Brookes a obtenu une commission dans la Royal Naval Division - une unité terrestre. Fin septembre, Brookes s'est entraîné dans le Kent et en octobre, avec son peloton, il s'est embarqué pour la France. Son unité, le bataillon Anson, division navale royale, a reçu l'ordre de déménager en Belgique pour aider à endiguer l'avance allemande sur Anvers. Ils se sont heurtés à un flux de soldats belges en fuite et de réfugiés. Brookes et ses hommes étaient temporairement installés dans un château du Vieux-Dieu. Après avoir déménagé dans des tranchées belges, le château a été touché par l'artillerie allemande. Toute l'unité a reçu l'ordre de se retirer et après avoir pris un train pour Ostende, elle est retournée à Douvres le 9 octobre.e. Cela n'avait pas été une introduction particulièrement glorieuse à la guerre.

Les écrits de Brookes à cette époque de la guerre étaient typiquement patriotiques. Il a écrit que combattre les Allemands était ce que Dieu voulait qu'il fasse; il considérait sa «vie» d'étude et de voyage comme frivole. En particulier, il a estimé que le peuple belge avait été lésé par le gouvernement allemand et a entrepris de corriger ce tort.

Brooke a passé le novembre 1914 à Blandford dans le Dorset. Il a passé son temps à s'entraîner.
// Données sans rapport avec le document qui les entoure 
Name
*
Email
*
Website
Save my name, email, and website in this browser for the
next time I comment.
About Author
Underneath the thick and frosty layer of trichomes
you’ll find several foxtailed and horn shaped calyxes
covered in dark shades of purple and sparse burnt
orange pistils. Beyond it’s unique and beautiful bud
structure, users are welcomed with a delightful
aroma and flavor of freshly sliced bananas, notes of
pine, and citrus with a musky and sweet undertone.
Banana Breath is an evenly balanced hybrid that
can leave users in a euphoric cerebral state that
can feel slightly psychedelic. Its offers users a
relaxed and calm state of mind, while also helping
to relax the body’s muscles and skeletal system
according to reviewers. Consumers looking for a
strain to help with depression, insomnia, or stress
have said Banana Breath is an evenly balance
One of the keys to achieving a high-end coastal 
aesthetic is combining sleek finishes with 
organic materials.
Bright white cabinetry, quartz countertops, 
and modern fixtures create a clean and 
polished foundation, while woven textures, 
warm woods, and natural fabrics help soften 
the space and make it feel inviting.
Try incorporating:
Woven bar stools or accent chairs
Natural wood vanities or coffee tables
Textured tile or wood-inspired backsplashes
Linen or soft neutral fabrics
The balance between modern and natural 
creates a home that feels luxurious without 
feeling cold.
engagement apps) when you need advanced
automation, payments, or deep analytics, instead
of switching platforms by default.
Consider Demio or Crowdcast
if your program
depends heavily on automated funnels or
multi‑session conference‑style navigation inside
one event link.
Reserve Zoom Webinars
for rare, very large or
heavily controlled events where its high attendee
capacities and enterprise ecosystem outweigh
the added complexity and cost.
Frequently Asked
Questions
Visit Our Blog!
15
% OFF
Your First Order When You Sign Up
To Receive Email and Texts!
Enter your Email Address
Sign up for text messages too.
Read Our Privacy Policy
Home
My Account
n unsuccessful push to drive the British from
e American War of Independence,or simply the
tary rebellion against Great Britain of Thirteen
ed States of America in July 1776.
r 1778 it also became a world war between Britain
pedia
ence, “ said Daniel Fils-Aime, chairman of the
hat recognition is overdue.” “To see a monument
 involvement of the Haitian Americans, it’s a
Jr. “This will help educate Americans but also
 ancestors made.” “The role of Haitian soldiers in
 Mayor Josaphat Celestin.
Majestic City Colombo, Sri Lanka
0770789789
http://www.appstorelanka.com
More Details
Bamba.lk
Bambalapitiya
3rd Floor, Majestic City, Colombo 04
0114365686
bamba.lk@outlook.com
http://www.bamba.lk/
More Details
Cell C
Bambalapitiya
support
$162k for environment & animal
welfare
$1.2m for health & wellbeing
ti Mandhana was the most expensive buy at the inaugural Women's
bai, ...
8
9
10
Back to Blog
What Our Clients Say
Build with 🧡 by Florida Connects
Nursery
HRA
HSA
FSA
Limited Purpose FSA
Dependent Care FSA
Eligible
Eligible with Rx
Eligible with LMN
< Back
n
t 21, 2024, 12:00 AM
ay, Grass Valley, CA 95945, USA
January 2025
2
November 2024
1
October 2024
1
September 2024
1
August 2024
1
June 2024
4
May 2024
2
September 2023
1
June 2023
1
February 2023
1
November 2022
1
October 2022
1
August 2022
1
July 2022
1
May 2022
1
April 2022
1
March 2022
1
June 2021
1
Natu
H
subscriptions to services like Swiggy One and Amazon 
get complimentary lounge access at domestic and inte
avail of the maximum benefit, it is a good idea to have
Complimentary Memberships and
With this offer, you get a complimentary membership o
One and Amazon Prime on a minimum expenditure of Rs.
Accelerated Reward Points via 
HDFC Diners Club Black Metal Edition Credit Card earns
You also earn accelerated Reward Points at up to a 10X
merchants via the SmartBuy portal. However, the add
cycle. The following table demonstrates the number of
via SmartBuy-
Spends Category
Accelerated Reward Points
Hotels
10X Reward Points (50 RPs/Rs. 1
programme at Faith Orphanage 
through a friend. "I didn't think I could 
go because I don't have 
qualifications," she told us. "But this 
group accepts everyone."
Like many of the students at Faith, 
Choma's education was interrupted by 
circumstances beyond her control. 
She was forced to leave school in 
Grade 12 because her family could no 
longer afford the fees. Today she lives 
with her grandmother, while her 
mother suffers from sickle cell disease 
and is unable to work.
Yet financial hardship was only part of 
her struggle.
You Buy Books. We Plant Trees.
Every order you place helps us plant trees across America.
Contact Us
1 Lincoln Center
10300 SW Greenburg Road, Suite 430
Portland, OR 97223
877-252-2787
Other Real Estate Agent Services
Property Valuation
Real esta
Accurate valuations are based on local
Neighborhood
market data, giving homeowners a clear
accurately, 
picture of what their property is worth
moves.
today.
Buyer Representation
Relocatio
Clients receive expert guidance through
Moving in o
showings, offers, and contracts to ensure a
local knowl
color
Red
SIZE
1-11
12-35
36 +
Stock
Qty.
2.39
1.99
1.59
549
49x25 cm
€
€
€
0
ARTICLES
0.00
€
Lorsque Brookes ne faisait pas cela, il a écrit des sonnets. Au cours de la nouvelle année 1914/1915, Brookes a séjourné au château de Walmer dans le Kent ou de retour au rugby. En février 1915, alors qu'il se remettait d'un rhume fébrile, Brookes passa neuf jours à se remettre au 10, Downing Street.

Le 20 févriere 1915, Brookes découvre que son unité est à destination de Gallipoli. Il a écrit: «Je n'ai jamais été aussi heureux.» Il semble que l'idée de se battre pour soulager Constantinople ait séduit le côté romantique en lui. Cependant, lui et ses hommes n'ont jamais atteint Gallipoli. Après divers arrêts et retards dont une visite aux Pyramides. Brookes a atterri à Lemnos. Il est tombé malade et le personnel médical attaché à son unité a diagnostiqué une infection causée par une piqûre de moustique. Malgré l'aide d'une équipe médicale française, rien n'a pu être fait pour Brookes et il est décédé le 23 avrilrd 1915. Trois jours plus tard, Winston Churchill écrivait dans «The Times»:

"Il était tout ce que l'on souhaiterait aux fils les plus nobles d'Angleterre à l'époque où aucun sacrifice mais le plus précieux n'est acceptable."